Giovanni Ciampi playing guitar. (Photo: Giovanni Ciampi)

More and more Erasmus students are choosing Ireland for a semester abroad or for a full Master programme. Recent statistics made by the European Commission show that “more than twice as many European students come into Ireland for Erasmus, as Irish Students go to other Member States”. For the recent occasion of the 31st birthday of the successful European programme, The Circular met Giovanni Ciampi, an Italian student doing his semester abroad in UCD and passionate by Guitar. To understand better how is it to be an Erasmus student, The Circular asked Giovanni who came in Dublin to study Artificial Intelligence, few essential questions.

Could you describe your first days as an Erasmus student in Dublin?

UCD and Dublin, in general, are really used to foreign students. When I got to the university, I felt really welcomed by the school and the administration and became quickly a student like everybody else. The atmosphere allowed me to get integrated easily. In Dublin, I feel like foreign students are way more likely to have a fast integration whereas in Italy it might take more time.

How do you think Irish education differs from other education systems?

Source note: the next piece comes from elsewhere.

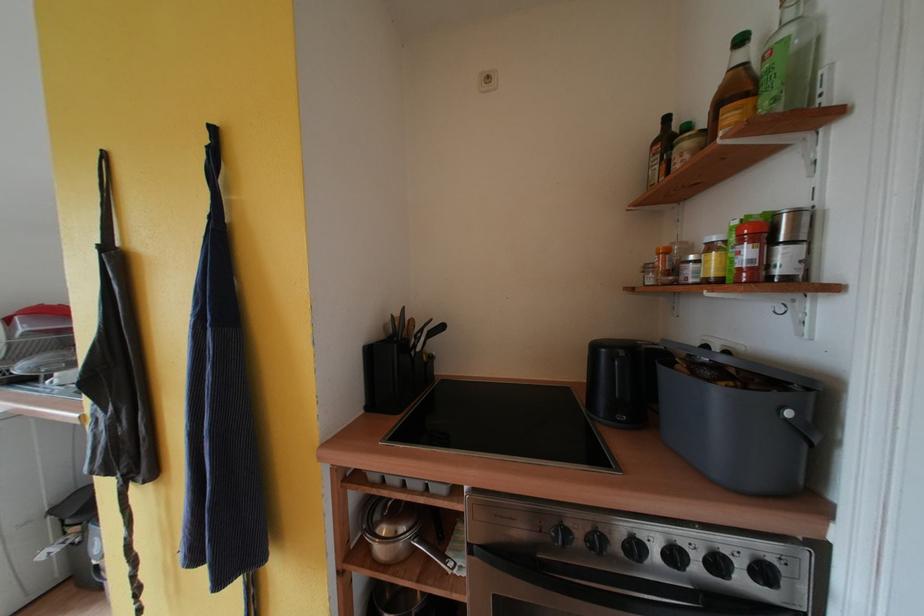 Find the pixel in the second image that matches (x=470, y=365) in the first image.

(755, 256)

In Ireland, there is a different approach to the way of studying, to the extent that some students treat their student career like a normal job, doing 9 am to 6 pm offices hours. The studying habits and attitudes are different from where I’m from. At the same time, there are bars, cafes and restaurant on the campus which allow students to take breaks, socialise and develop a sense of student society. In the building where my laboratory is, there is a bar held by Italians from the South and they do an excellent espresso. I wasn’t expecting in my sweetest dreams to drink a real Italian espresso in Ireland.

How did the fact of being surrounded by international students impact you?

In the beginning, you expect the other foreign students to be shy and don’t know how to talk to each other. Basically, everybody thinks that we are too different to work together or be friends, but you quickly realise that wherever we come from we have more things in common than we expect, and we can share more opinions and ideas from different cultures.

What did you think of the student societies in Ireland?

I know that Student societies are bigger in Ireland than in many other European countries. In UCD, societies work exceptionally well, but this is facilitated by the fact that the amount of student on the campus is important. They offer as on many other campuses, a lot of infrastructures for their students. They organise all along the semester, events for everybody but also events dedicated to the Erasmus students to help them create groups. Student societies organise trips as well around Ireland, which allow us to socialise, discover the beauties of the Irish landscape and historical places at the same time.

What will make you remember the city of Dublin?

The city is really aesthetic and uniform at the same time. There are so many narrow streets with pavements that push you to keep visiting. The city is so busy and quiet at the same time, you are never left with anything to do, Dublin is full of events everywhere and at any time. Irish people are open to foreigners and warm. The culture is different from Italy, as people would often meet or go after work for coffee, rather than Irish people going for a pint. My Erasmus experience will help me to improve my knowledge and learn new ways of researching in the field of artificial intelligence.

Giovanni Ciampi is one of the numerous students who chose to do a semester abroad to extend his knowledge on his area of study but also to learn a new culture and discover new people. Erasmus in Ireland is growing every year and the opportunities for progression for students willing to start their career are getting more interesting every year.